* **Assigned task**
In the entries below, every line that contains "their" must be located and copied.

START Entries provided

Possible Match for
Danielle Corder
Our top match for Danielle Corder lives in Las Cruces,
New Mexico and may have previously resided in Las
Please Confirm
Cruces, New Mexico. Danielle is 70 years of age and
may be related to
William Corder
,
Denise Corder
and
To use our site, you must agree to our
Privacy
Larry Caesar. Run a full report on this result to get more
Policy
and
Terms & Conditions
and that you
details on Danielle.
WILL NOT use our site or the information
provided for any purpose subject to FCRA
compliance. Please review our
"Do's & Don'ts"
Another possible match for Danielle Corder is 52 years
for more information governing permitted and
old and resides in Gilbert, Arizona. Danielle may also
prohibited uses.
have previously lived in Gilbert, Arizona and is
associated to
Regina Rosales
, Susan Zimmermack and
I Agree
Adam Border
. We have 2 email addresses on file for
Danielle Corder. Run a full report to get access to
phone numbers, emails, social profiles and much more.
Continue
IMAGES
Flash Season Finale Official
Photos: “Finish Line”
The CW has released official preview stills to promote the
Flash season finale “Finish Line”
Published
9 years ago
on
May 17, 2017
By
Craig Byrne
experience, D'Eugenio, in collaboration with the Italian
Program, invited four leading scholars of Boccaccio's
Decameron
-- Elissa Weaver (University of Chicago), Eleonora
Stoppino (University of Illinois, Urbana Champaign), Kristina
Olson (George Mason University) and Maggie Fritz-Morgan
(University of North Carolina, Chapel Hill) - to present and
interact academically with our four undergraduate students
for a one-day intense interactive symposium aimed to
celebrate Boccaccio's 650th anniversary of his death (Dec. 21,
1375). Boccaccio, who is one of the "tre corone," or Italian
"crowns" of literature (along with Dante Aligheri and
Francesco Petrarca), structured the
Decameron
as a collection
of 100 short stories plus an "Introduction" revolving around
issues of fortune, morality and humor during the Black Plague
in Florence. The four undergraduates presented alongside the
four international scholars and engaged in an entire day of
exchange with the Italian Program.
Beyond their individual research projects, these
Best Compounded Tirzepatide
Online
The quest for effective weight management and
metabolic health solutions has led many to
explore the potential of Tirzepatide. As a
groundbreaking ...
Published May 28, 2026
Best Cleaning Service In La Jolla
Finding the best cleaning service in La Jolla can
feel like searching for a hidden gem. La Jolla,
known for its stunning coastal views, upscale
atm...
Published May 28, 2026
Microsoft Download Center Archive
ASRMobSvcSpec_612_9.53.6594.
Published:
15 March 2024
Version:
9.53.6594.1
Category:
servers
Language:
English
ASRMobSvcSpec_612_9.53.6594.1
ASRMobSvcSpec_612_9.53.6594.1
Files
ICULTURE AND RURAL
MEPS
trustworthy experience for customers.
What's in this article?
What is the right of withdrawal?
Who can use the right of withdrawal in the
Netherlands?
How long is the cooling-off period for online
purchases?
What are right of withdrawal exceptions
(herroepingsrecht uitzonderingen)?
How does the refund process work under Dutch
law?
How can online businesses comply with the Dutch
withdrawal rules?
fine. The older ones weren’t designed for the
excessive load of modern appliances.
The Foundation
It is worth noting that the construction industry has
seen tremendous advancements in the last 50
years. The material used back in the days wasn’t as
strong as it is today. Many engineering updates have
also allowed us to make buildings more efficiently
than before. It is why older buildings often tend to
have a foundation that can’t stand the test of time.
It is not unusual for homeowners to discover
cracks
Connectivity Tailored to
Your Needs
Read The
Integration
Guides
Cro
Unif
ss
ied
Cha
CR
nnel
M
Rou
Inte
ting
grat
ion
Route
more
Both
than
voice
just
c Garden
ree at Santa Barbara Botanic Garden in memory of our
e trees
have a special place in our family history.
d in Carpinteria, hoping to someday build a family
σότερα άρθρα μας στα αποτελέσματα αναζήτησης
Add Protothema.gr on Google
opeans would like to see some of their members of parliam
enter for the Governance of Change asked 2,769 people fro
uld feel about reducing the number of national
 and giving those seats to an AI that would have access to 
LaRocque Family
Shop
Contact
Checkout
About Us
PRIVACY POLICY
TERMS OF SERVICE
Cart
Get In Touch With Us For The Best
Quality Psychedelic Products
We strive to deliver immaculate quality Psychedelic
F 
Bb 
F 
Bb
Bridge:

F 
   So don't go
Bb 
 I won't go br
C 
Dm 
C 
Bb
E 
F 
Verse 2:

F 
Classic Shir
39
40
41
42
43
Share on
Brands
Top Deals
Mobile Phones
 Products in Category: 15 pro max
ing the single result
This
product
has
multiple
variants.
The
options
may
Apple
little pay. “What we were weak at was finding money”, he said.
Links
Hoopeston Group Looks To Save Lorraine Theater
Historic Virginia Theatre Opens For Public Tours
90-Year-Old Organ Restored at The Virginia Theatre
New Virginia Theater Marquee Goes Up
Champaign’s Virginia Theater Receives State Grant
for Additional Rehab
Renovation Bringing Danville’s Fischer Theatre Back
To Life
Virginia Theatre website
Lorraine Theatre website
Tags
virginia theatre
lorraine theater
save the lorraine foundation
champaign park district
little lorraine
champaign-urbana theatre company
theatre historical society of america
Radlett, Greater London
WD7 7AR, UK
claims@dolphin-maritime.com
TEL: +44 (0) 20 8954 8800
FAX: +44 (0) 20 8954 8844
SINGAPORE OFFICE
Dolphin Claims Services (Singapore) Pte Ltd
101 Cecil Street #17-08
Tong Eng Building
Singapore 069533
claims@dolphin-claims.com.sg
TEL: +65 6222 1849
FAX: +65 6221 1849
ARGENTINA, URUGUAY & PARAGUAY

END Entries provided

* **Task output**
Beyond their individual research projects, these
opeans would like to see some of their members of parliam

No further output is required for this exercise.